Excerpts from a dataset:
"""

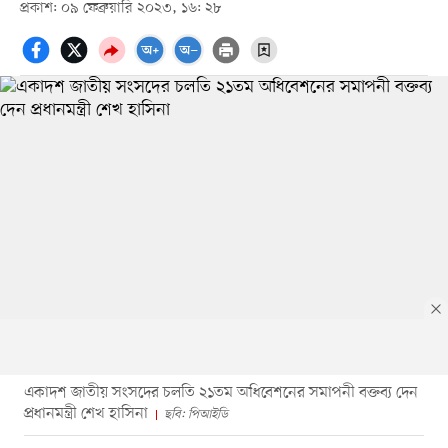
প্রকাশ: ০৯ ফেব্রুয়ারি ২০২৩, ১৬: ২৮
একাদশ জাতীয় সংসদের চলতি ২১তম অধিবেশনের সমাপনী বক্তব্য দেন
প্রধানমন্ত্রী শেখ হাসিনা
ছবি: পিআইডি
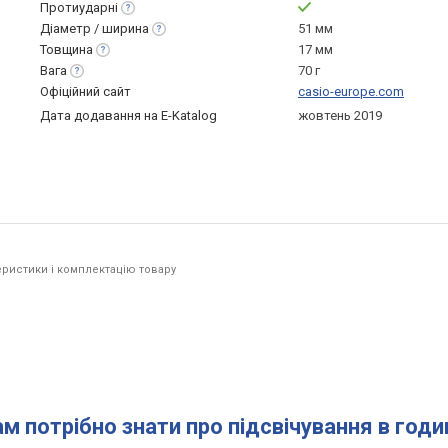
Протиударні
Діаметр /
ширина
51 мм
Товщина
17 мм
Вага
70 г
Офіційний сайт
casio-europe.com
Дата додавання на E-Katalog
жовтень 2019
ристики і комплектацію товару
ам потрібно знати про підсвічування в год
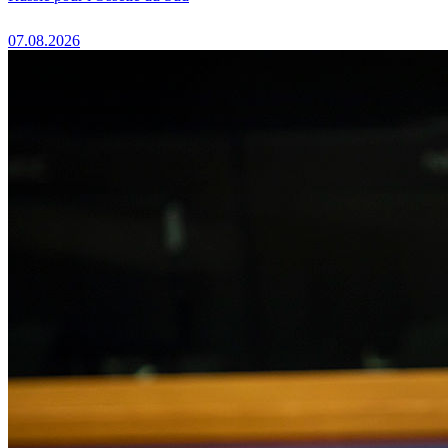
07.08.2026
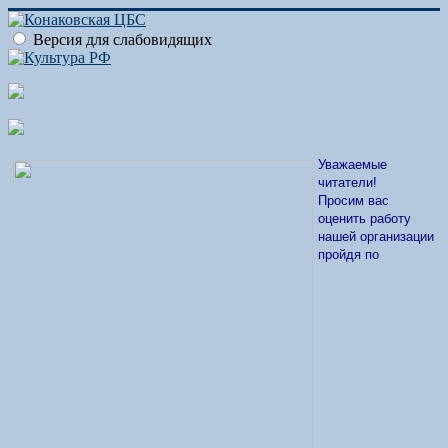
Версия для слабовидящих
Уважаемые
читатели!
Просим вас
оценить работу
нашей организации
пройдя по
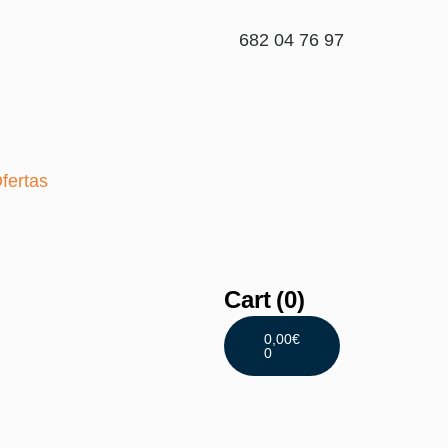
682 04 76 97
fertas
Cart
(0)
0,00
€
0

"""

**WORK INSTRUCTION**: Every picture stays out; reproduce exactly the lines from the one with "ছবি: পিআইডি" through the last line of the data above.

**SOLUTION TO THIS EXERCISE**:
ছবি: পিআইডি
Протиударні
Діаметр /
ширина
51 мм
Товщина
17 мм
Вага
70 г
Офіційний сайт
casio-europe.com
Дата додавання на E-Katalog
жовтень 2019
ристики і комплектацію товару
ам потрібно знати про підсвічування в год
07.08.2026
Версия для слабовидящих
Уважаемые
читатели!
Просим вас
оценить работу
нашей организации
пройдя по
682 04 76 97
fertas
Cart
(0)
0,00
€
0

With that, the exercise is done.